Hair Basics 101: Developing an Excellent Routine for YOUR hair

Raquel L.

One of the absolute best things that you can do for your hair is develop a routine that meets its needs, fits your personal styling preferences, adjusts to your life schedule, and doesn’t empty out your pockets. This is especially relevant to many readers on this blog, because as college students we 1) desire to look our best 2) don’t have much to spend doing so and finally 3) don’t have much money to spend on this aim. Well, not to worry—I’m here to help you develop a simple routine that will make the care and keeping of your natural, transitioning, and even relaxed hair a breeze.

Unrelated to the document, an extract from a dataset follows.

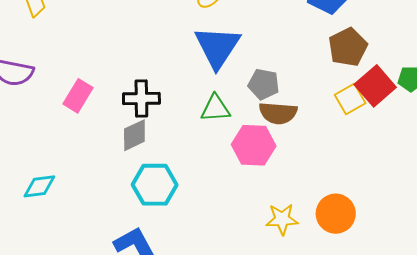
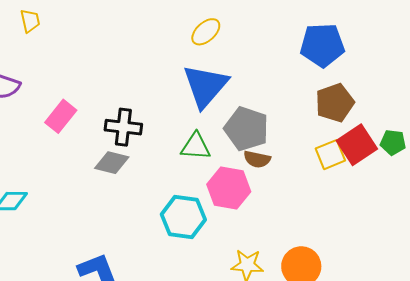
gray pentagon: (264, 84) -> (246, 129), size x1.4
brown semicircle: (278, 113) -> (257, 159), size x0.7
gray diamond: (134, 135) -> (112, 163), turned 32
cyan hexagon: (155, 185) -> (183, 217), moved

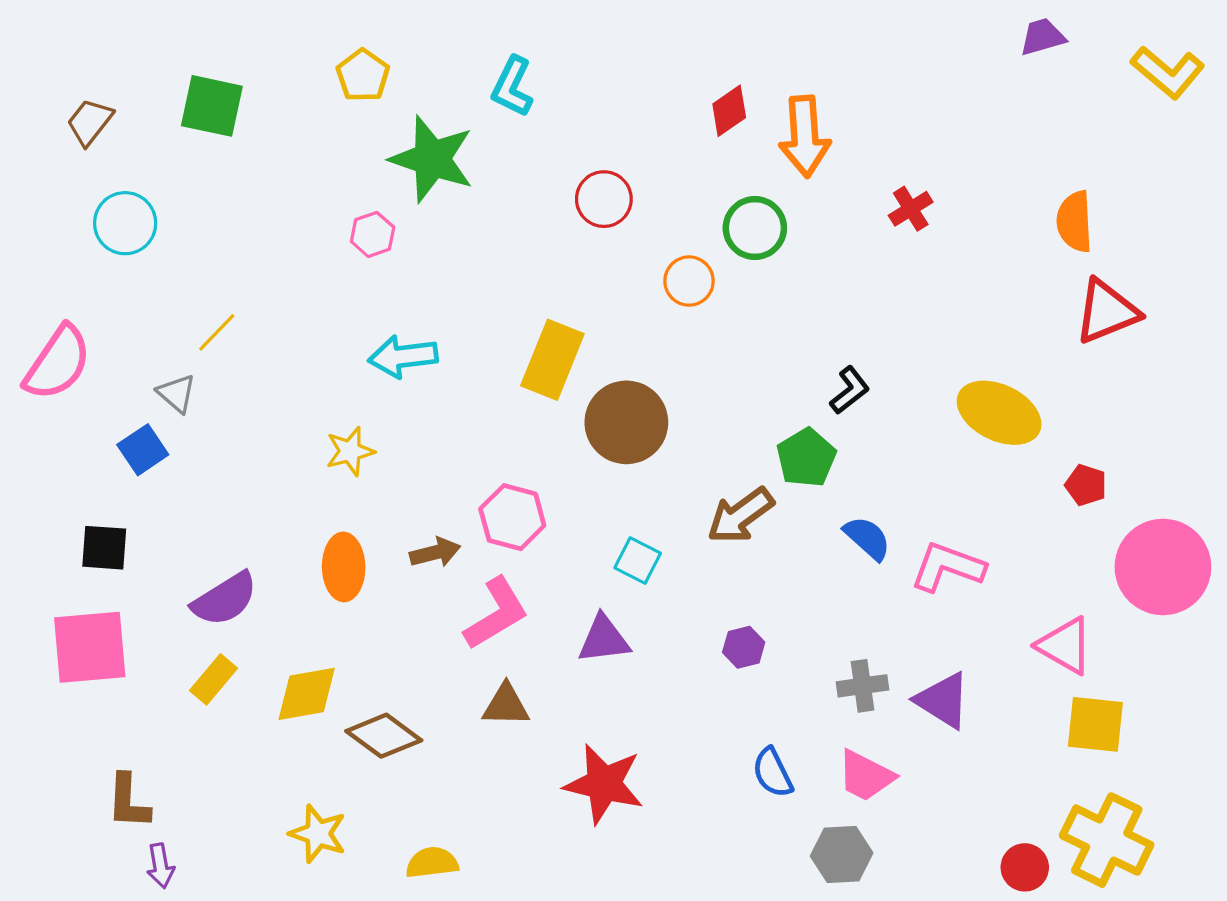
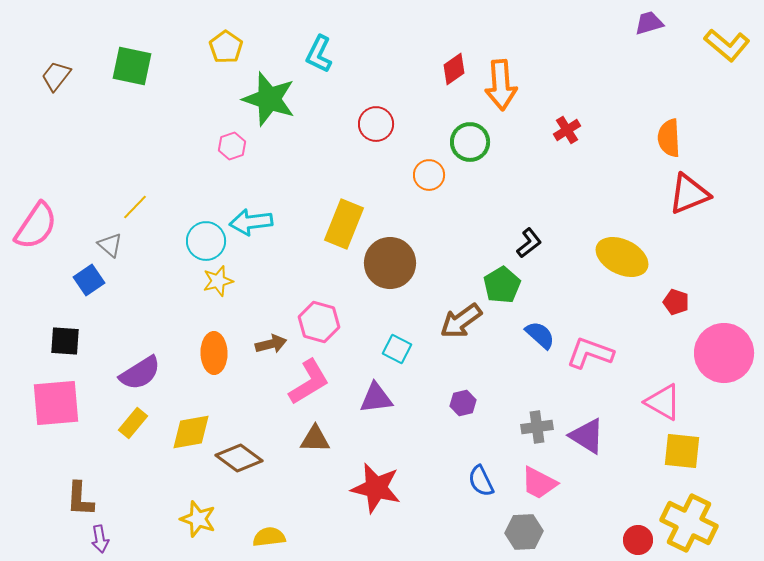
cyan circle: (125, 223) -> (206, 241), moved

Disclaimers: Take all advice and product recommendations at your own discretion—every head of hair is different, and you’ll really have to go through trial and error to figure out what works best for you. I am NOT a hair scientist or cosmetologist, this is simply information gathered by years of personal experience and online research. And this is VERY basic; I haven’t even begun to get as comprehensive as this stuff can get it, but consider it a crash course.  Also, side note: Most online natural and healthy hair communities use the word “regimen” instead—I prefer routine simply because it sounds like a friendlier word to me. Tee-hee.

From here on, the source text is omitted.